Le contrôle de la voie maritime du Bosphore reste un enjeu géopolitique majeur en raison de sa position stratégique, reliant la mer Noire à la Méditerranée. Conformément à la Convention de Montreux de 1936, la Turquie a le pouvoir de restreindre ou bloquer l’accès en temps de guerre comme cela a été observé dans le contexte du conflit en Ukraine.
Ces zones maritimes constituent des faiblesses majeures pour le commerce international en cas de tensions géopolitiques. La Chine a établi sept bases militaires sur des îles artificielles en mer de Chine.
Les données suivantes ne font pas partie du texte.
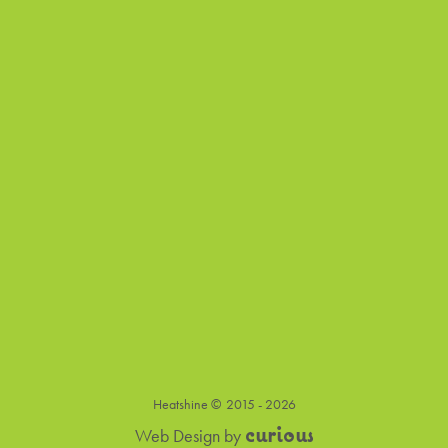
Heatshine ©
2015 - 2026
c
u
r
i
o
u
s
Web Design
by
L’Iran menace de bloquer le détroit d’Ormuz en cas de conflit, tandis que les Houthis du Yémen imposent des rançons aux navires transitant par Bab el-Mandeb. Le canal de Panama, bien qu’il ne soit pas un point d’étranglement aussi vital que les autres, reste crucial pour les échanges entre l’Atlantique et le Pacifique.
La Chine prévoit d’ouvrir un canal au Nicaragua, plus large que celui de Panama, et d’acquérir l’île Blanquilla au Venezuela. Ce pays s’est découvert des ambitions territoriales en Guyane depuis que des réserves de pétrole importantes y ont été découvertes.
Par ailleurs, plusieurs incidents suspects se sont produits en mer Baltique : l’explosion du gazoduc Nord Stream 2 reliant la Russie à l’Allemagne en septembre 2022, des dommages sur des câbles de télécommunications entre la Finlande et l’Allemagne, ainsi qu’entre la Suède et la Lituanie en novembre 2024, et enfin une perturbation de l’interconnexion électrique entre l’Estonie et la Finlande en décembre 2024.
La concurrence pour le contrôle des voies maritimes et des points d’étranglement demeure un enjeu majeur du commerce mondial et de la stabilité internationale.
L’importance stratégique des détroits est cruciale, compte tenu des déclarations du président chinois Xi Jinping promettant d’intégrer Taiwan avant 2030 et celle de l’amiral Lisa Franchetti, cheffe de la US Navy, se préparant à un conflit avec la Chine dès 2027.